D’ailleurs, en Angleterre même, quoique le recours prédominant à l’impôt direct pour charges de guerre soit conforme aux traditions nationales, l’abus de ce puritanisme financier n’est pas accepté sans critiques. On a demandé à l’impôt direct, en 1914-1915, 108 millions sterling (soit 57 pour 100 des recettes fiscales) ; en 1915-1916, 169 millions (soit 58 pour 100) ; on lui demande, en 1916-1917, 235 millions (soit 63 pour 100 du produit des impôts, l’excess profits duty exclu). C’est là, dit-on, une proportion inadmissible. Il est injuste et dangereux de tendre à ce point les ressorts de la taxation directe, de faire peser une pareille part de charges sur une classe restreinte, — un neuvième de la population, — laquelle fournit du reste son large contingent à l’impôt de consommation. C’est léser la justice fiscale, qui demande l’égalité des sacrifices, selon les capacités de chacun. C’est risquer de détruire, avec le goût et l’aptitude du citoyen à produire ou à économiser, la richesse même sur laquelle repose la taxation, et d’anéantir par l’impôt la matière imposable.
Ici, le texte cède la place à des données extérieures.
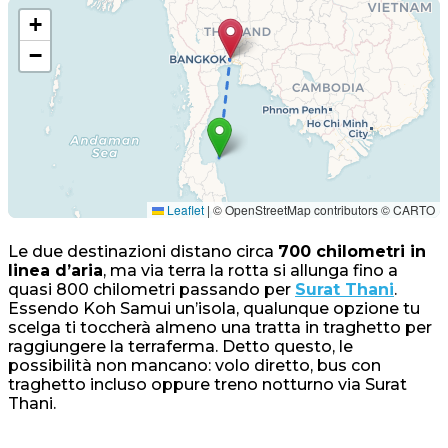
+
−
Leaflet
|
© OpenStreetMap contributors © CARTO
Le due destinazioni distano circa
700 chilometri in
linea d’aria
, ma via terra la rotta si allunga fino a
quasi 800 chilometri passando per
Surat Thani
.
Essendo Koh Samui un’isola, qualunque opzione tu
scelga ti toccherà almeno una tratta in traghetto per
raggiungere la terraferma. Detto questo, le
possibilità non mancano: volo diretto, bus con
traghetto incluso oppure treno notturno via Surat
Thani.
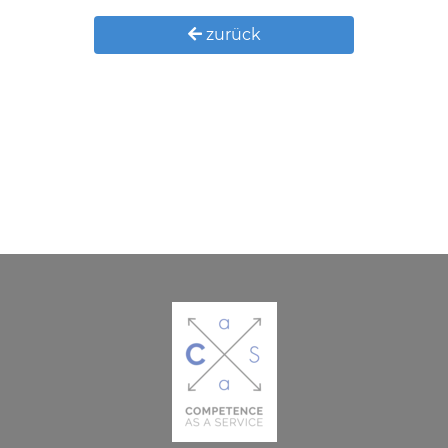
zurück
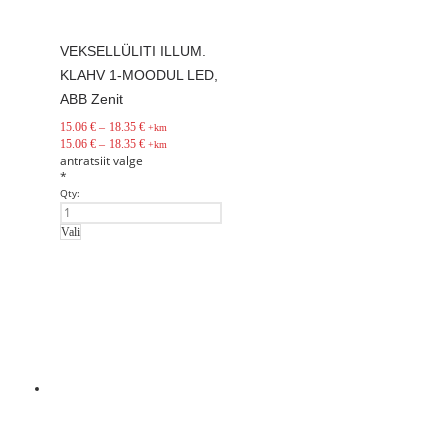
VEKSELLÜLITI ILLUM.
KLAHV 1-MOODUL LED,
ABB Zenit
15.06
€
–
18.35
€
+km
15.06
€
–
18.35
€
+km
antratsiit
valge
*
Qty:
Vali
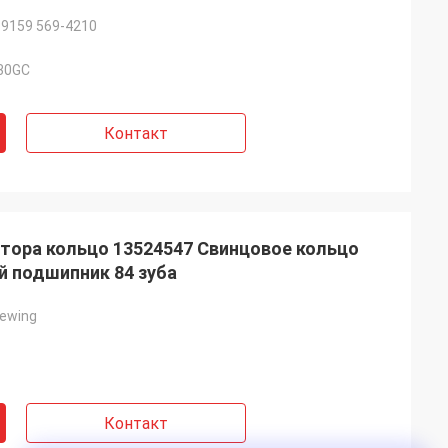
-9159 569-4210
30GC
Контакт
тора кольцо 13524547 Свинцовое кольцо
й подшипник 84 зуба
ewing
Контакт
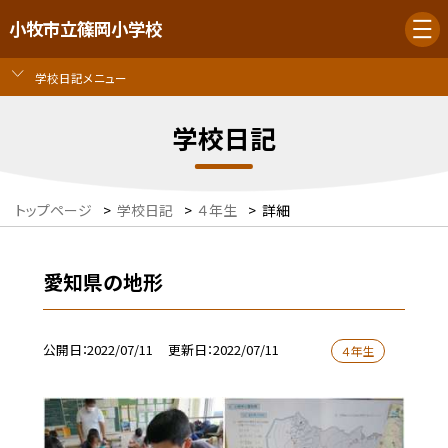
小牧市立篠岡小学校
学校日記メニュー
学校日記
トップページ
>
学校日記
>
４年生
>
詳細
愛知県の地形
公開日
2022/07/11
更新日
2022/07/11
４年生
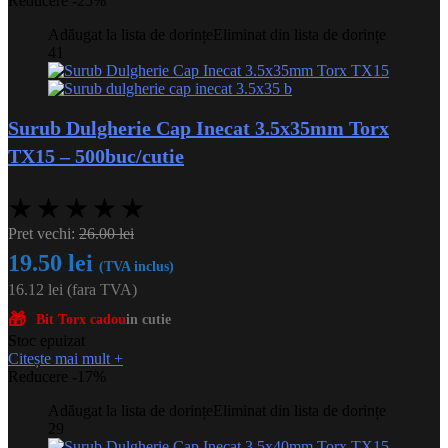
Reducere -25%
Adăugat la lista de dorințe
Eliminat din lista de dorințe
41
Surub Dulgherie Cap Inecat 3.5x35mm Torx
TX15 – 500buc/cutie
★
★
★
★
★
Pret vechi:
26.00
lei
19.50
lei
(TVA inclus)
16.12
lei
(fara TVA)
🎁
Bit Torx cadou
in cutie
Stoc epuizat
Citește mai mult
+
Reducere -17%
Adăugat la lista de dorințe
Eliminat din lista de dorințe
29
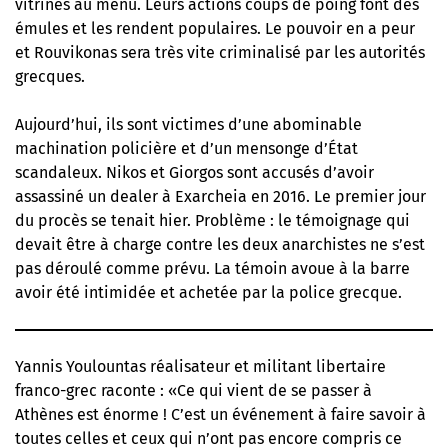
vitrines au menu. Leurs actions coups de poing font des
émules et les rendent populaires. Le pouvoir en a peur
et Rouvikonas sera très vite criminalisé par les autorités
grecques.
Aujourd’hui, ils sont victimes d’une abominable
machination policière et d’un mensonge d’État
scandaleux. Nikos et Giorgos sont accusés d’avoir
assassiné un dealer à Exarcheia en 2016. Le premier jour
du procès se tenait hier. Problème : le témoignage qui
devait être à charge contre les deux anarchistes ne s’est
pas déroulé comme prévu. La témoin avoue à la barre
avoir été intimidée et achetée par la police grecque.
Yannis Youlountas réalisateur et militant libertaire
franco-grec raconte : «Ce qui vient de se passer à
Athènes est énorme ! C’est un événement à faire savoir à
toutes celles et ceux qui n’ont pas encore compris ce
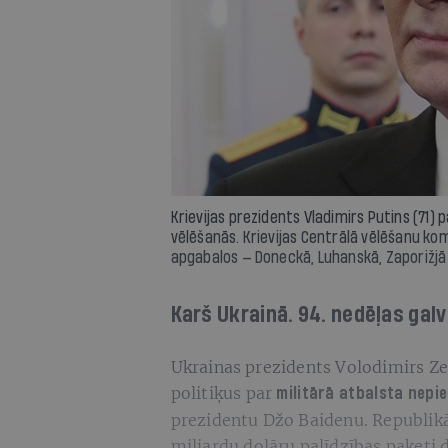
Krievijas prezidents Vladimirs Putins (71) 
vēlēšanās. Krievijas Centrālā vēlēšanu kom
apgabalos — Doneckā, Luhanskā, Zaporižjā
Karš Ukrainā. 94. nedēļas gal
Ukrainas prezidents Volodimirs Zel
politiķus par
militārā atbalsta nepi
prezidentu Džo Baidenu. Republikā
miljardu dolāru palīdzības paketi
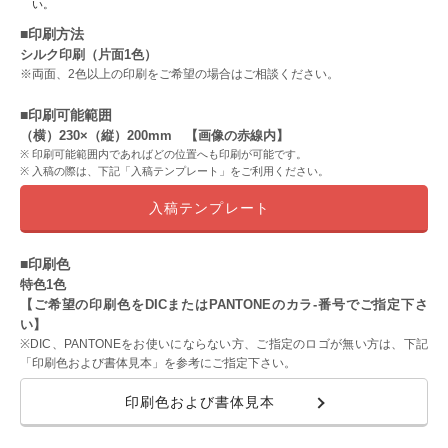
い。
■印刷方法
シルク印刷（片面1色）
※両面、2色以上の印刷をご希望の場合はご相談ください。
■印刷可能範囲
（横）230×（縦）200mm 【画像の赤線内】
印刷可能範囲内であればどの位置へも印刷が可能です。
入稿の際は、下記「入稿テンプレート」をご利用ください。
入稿テンプレート
■印刷色
特色1色
【ご希望の印刷色をDICまたはPANTONEのカラ-番号でご指定下さ
い】
※DIC、PANTONEをお使いにならない方、ご指定のロゴが無い方は、下記
「印刷色および書体見本」を参考にご指定下さい。
印刷色および書体見本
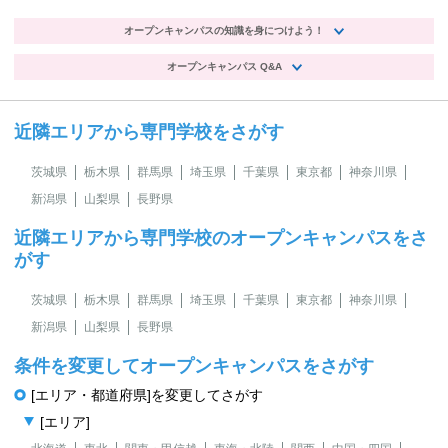
オープンキャンパスの知識を身につけよう！
オープンキャンパス Q&A
近隣エリアから専門学校をさがす
茨城県
栃木県
群馬県
埼玉県
千葉県
東京都
神奈川県
新潟県
山梨県
長野県
近隣エリアから専門学校のオープンキャンパスをさ
がす
茨城県
栃木県
群馬県
埼玉県
千葉県
東京都
神奈川県
新潟県
山梨県
長野県
条件を変更してオープンキャンパスをさがす
[エリア・都道府県]を変更してさがす
[エリア]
On veut surtaxer pour contraindre le pays à épargner ? Mais ne sait-on pas qu’un lourd impôt direct est une arme à deux tranchans qui peut, selon le cas, stimuler le sens de l’épargne ou le détruire ? Cependant la masse de la population, quitte de l’impôt direct, touchée, mais légèrement, par l’impôt indirect, ne paie pas son dû à la taxation de guerre ; et comme d’ailleurs (sauf les efforts faits depuis peu) le salarié anglais, à la différence de ce qui se passe chez nous, ne s’intéresse guère aux emprunts faits par le Trésor, il en résulte que la majorité du pays, investie de la souveraineté politique, ne participe que d’une façon très relative et inadéquate à l’effort financier de l’Angleterre : et cela est mauvais.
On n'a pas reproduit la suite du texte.